If the rest of the movie had this kind of wit, I’d be way more on board.

#DisneyRenaissance #BestJoke #RescuersDownUnder #AlbatrossAirlines

Just finished The Rescuers Down Under.

First 20 minutes feel like a totally different film. Slow, scattered—more like a Silver Age coda than a Renaissance kickoff.

Once the albatross enters, energy improves. Bernard and Bianca are still a highlight. But overall?

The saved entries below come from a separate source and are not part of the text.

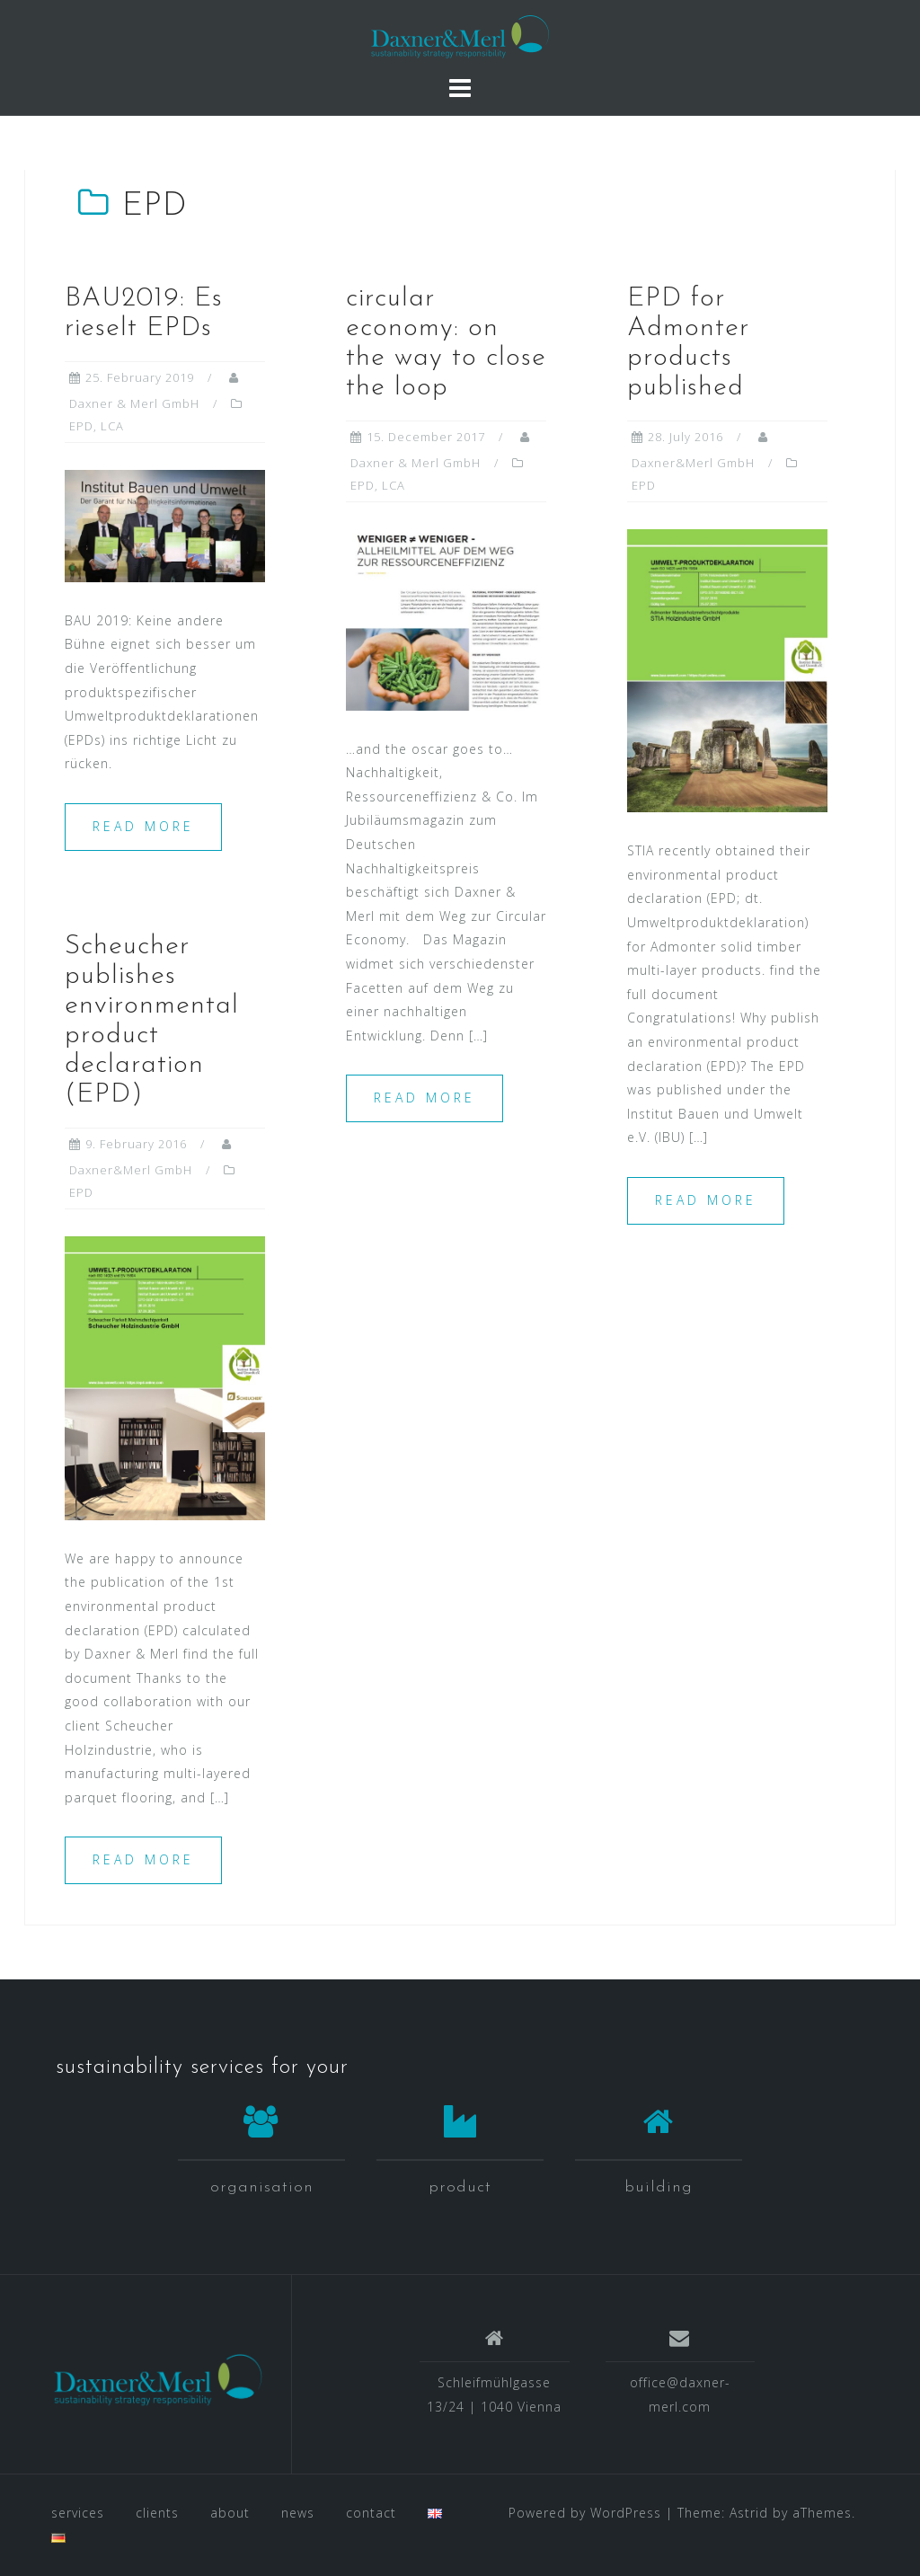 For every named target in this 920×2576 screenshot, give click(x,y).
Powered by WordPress (585, 2512)
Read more (143, 826)
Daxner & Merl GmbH (134, 403)
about (230, 2512)
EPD (81, 426)
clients (157, 2512)
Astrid (749, 2512)
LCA (112, 426)
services (77, 2512)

The film never finds its own voice.

Visually, it wavers between '70s sketchiness and that clean, melodic Renaissance style.

And thematically? It’s frustrating. Set in Australia, but centers a blond white boy. No attempt at Aboriginal inclusion. That choice drags down what could’ve been a meaningful story.

Joanna the lizard is bizarre. The villain’s motivations are paper-thin. The animal color-coding feels like Jungle Book cosplay.

Final thoughts: this film feels like an epilogue to the Silver Age—not a pillar of the Renaissance.

Final rating: 2/5

Better to revisit The Secret of NIMH—Bluth already nailed this vibe. Or go enjoy Ratatouille if you want heart + rodent heroics done right.